Stored data entries
== Segment start ==

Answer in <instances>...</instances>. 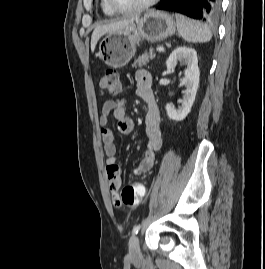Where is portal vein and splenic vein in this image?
Listing matches in <instances>:
<instances>
[{"label": "portal vein and splenic vein", "instance_id": "portal-vein-and-splenic-vein-1", "mask_svg": "<svg viewBox=\"0 0 265 269\" xmlns=\"http://www.w3.org/2000/svg\"><path fill=\"white\" fill-rule=\"evenodd\" d=\"M157 51H158V52H164V48H163V47H158V48H157Z\"/></svg>", "mask_w": 265, "mask_h": 269}]
</instances>
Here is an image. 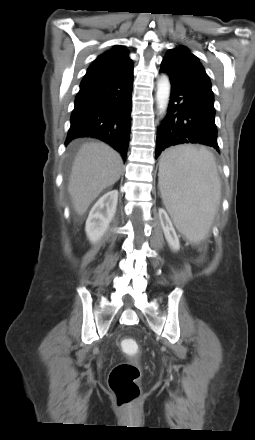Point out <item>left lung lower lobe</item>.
<instances>
[{
	"label": "left lung lower lobe",
	"mask_w": 255,
	"mask_h": 440,
	"mask_svg": "<svg viewBox=\"0 0 255 440\" xmlns=\"http://www.w3.org/2000/svg\"><path fill=\"white\" fill-rule=\"evenodd\" d=\"M160 71L165 72L163 68ZM170 82V102L157 132L155 157L170 146L184 143H199L220 152L213 102L192 94L171 79Z\"/></svg>",
	"instance_id": "0a47b994"
}]
</instances>
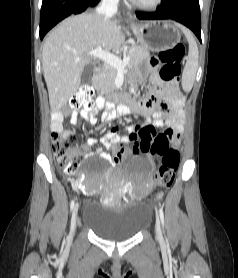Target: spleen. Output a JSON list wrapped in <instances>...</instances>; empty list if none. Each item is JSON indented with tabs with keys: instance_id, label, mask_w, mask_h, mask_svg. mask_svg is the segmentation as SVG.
<instances>
[{
	"instance_id": "spleen-1",
	"label": "spleen",
	"mask_w": 238,
	"mask_h": 278,
	"mask_svg": "<svg viewBox=\"0 0 238 278\" xmlns=\"http://www.w3.org/2000/svg\"><path fill=\"white\" fill-rule=\"evenodd\" d=\"M184 33L188 43L189 52L186 65L182 73V87L184 91L189 92L195 81L196 72L198 69V47L191 31L181 25H178Z\"/></svg>"
}]
</instances>
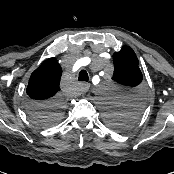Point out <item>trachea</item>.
<instances>
[{
    "mask_svg": "<svg viewBox=\"0 0 174 174\" xmlns=\"http://www.w3.org/2000/svg\"><path fill=\"white\" fill-rule=\"evenodd\" d=\"M78 80L79 81H86V82H88V80H89L88 73L85 70H81L79 72Z\"/></svg>",
    "mask_w": 174,
    "mask_h": 174,
    "instance_id": "obj_1",
    "label": "trachea"
}]
</instances>
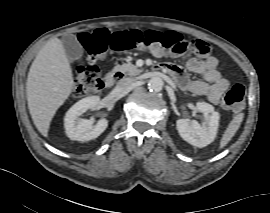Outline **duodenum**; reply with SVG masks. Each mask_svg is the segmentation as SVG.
I'll return each mask as SVG.
<instances>
[{
    "label": "duodenum",
    "mask_w": 270,
    "mask_h": 213,
    "mask_svg": "<svg viewBox=\"0 0 270 213\" xmlns=\"http://www.w3.org/2000/svg\"><path fill=\"white\" fill-rule=\"evenodd\" d=\"M124 79V74L120 71L110 72L104 79V87L110 88Z\"/></svg>",
    "instance_id": "1"
}]
</instances>
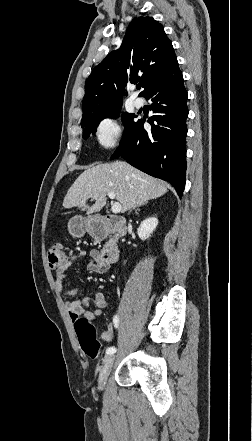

== Segment end ==

- [About this exercise]:
Leaving out all pictures, print exactly the lines above from the one containing "Outline **duodenum**; reply" through the last line of the entries.

- [Result below]:
Outline **duodenum**; reply with SVG masks. Each mask_svg is the segmentation as SVG.
I'll return each mask as SVG.
<instances>
[{
    "label": "duodenum",
    "mask_w": 270,
    "mask_h": 213,
    "mask_svg": "<svg viewBox=\"0 0 270 213\" xmlns=\"http://www.w3.org/2000/svg\"><path fill=\"white\" fill-rule=\"evenodd\" d=\"M124 79V74L120 71L110 72L104 79V87L110 88Z\"/></svg>",
    "instance_id": "1"
}]
</instances>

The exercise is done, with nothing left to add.